Collected data
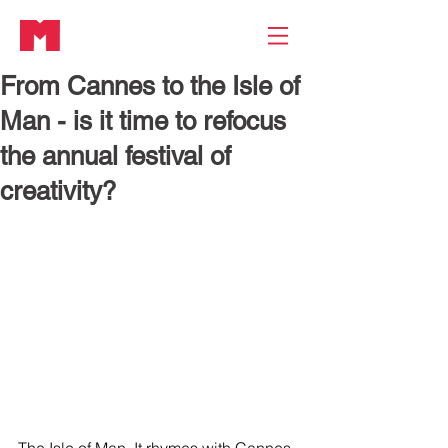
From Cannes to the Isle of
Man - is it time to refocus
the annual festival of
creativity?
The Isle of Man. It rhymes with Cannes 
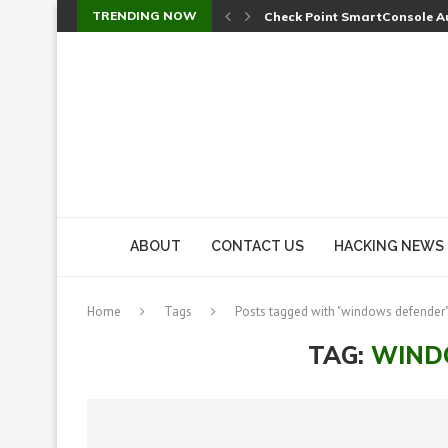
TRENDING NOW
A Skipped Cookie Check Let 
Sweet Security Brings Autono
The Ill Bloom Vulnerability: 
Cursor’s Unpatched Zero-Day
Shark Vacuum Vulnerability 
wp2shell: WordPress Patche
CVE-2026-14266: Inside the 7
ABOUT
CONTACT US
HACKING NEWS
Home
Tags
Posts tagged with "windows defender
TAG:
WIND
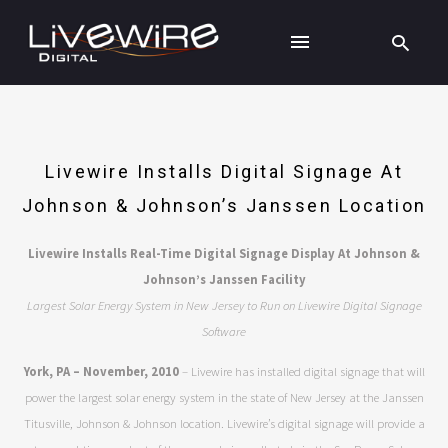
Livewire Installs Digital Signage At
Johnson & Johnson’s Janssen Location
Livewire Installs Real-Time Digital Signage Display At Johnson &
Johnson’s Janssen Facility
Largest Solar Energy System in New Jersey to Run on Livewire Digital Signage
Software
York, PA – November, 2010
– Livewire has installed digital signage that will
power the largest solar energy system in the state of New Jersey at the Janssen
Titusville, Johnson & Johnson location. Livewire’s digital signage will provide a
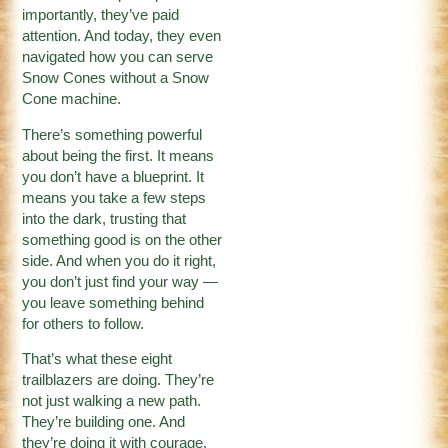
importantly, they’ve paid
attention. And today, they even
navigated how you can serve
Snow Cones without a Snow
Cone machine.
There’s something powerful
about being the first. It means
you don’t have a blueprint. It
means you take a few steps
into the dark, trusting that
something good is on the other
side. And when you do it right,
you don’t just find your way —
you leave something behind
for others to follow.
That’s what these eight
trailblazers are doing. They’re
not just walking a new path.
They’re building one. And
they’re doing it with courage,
---
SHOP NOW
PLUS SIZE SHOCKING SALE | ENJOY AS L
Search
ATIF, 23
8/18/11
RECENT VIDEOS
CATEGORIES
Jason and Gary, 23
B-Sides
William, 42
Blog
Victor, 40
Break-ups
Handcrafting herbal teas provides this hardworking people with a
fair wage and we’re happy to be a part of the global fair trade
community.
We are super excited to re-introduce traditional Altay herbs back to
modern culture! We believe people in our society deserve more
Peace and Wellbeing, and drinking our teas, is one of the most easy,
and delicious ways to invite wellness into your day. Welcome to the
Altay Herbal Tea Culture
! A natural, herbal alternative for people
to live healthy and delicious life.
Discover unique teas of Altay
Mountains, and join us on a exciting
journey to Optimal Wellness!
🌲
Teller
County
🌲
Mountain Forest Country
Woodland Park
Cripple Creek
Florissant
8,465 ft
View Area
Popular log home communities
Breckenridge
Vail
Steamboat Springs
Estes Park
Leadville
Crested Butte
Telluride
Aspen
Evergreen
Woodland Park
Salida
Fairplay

_BRIEF:_ Using the entries above, repeat exactly the lines from the one with "Largest Solar Energy System in New" to the one with "They’re building one. And", both included, and leave the pictures behind.

_RESPONSE TO THE EXERCISE:_
Largest Solar Energy System in New Jersey to Run on Livewire Digital Signage
Software
York, PA – November, 2010
– Livewire has installed digital signage that will
power the largest solar energy system in the state of New Jersey at the Janssen
Titusville, Johnson & Johnson location. Livewire’s digital signage will provide a
importantly, they’ve paid
attention. And today, they even
navigated how you can serve
Snow Cones without a Snow
Cone machine.
There’s something powerful
about being the first. It means
you don’t have a blueprint. It
means you take a few steps
into the dark, trusting that
something good is on the other
side. And when you do it right,
you don’t just find your way —
you leave something behind
for others to follow.
That’s what these eight
trailblazers are doing. They’re
not just walking a new path.
They’re building one. And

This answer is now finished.